Agrees with her without having to actually agree with her.
*
An aunt that Amber seems to know quite well is coming to stay. They make up a bed and then sit on it, shoulder to shoulder, as they wait for her to arrive.
The committal hearing is at nine the next morning and he says he'll sleep on the couch. She doesn't suggest Aaron's room and he knows he wouldn't take it if she did. He's yet to see his mother and he's almost too afraid to ask.
Figures one thing at a time is more than enough right now.
“You're leaving after, aren't you?”
She'd been quiet until that point. Picking at imaginary fluff from faded sheets and poking her bare toes at Pepper who seems to find the game hilariously entertaining.
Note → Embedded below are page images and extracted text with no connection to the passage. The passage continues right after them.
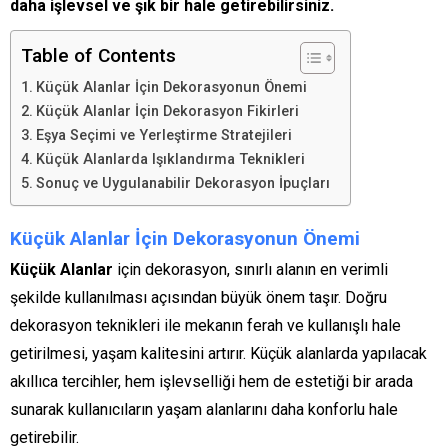
daha işlevsel ve şık bir hale getirebilirsiniz.
Table of Contents
Küçük Alanlar İçin Dekorasyonun Önemi
Küçük Alanlar İçin Dekorasyon Fikirleri
Eşya Seçimi ve Yerleştirme Stratejileri
Küçük Alanlarda Işıklandırma Teknikleri
Sonuç ve Uygulanabilir Dekorasyon İpuçları
Küçük Alanlar İçin Dekorasyonun Önemi
Küçük Alanlar
için dekorasyon, sınırlı alanın en verimli
şekilde kullanılması açısından büyük önem taşır. Doğru
dekorasyon teknikleri ile mekanın ferah ve kullanışlı hale
getirilmesi, yaşam kalitesini artırır. Küçük alanlarda yapılacak
akıllıca tercihler, hem işlevselliği hem de estetiği bir arada
sunarak kullanıcıların yaşam alanlarını daha konforlu hale
getirebilir.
He nods because the words are too heavy on his tongue.
“It's okay,” she continues, nods her head to emphasise her point. “I mean, I figured you would and all so... it's okay.”
They both know it's not even close.
*
Icy sleet greets them as they step back into the Seattle winter. A wet and weary welcome. April holds her ridiculously oversized handbag above her head like it'll ward off the rain as she skips through puddles to the cab rank.
Pulls the car door open expansively and mock salutes as she shoves him into the rear of the vehicle ahead of her.
Scurries in after him with a huff of defeated laughter.
“Home, sweet home, hey?”
Glances over at him sideways to make sure her loaded undertone is received loud and clear.
“Yeah,” he offers back; cranes his neck until he's peering through the rear window and up at the never ending grey, “or something like that.”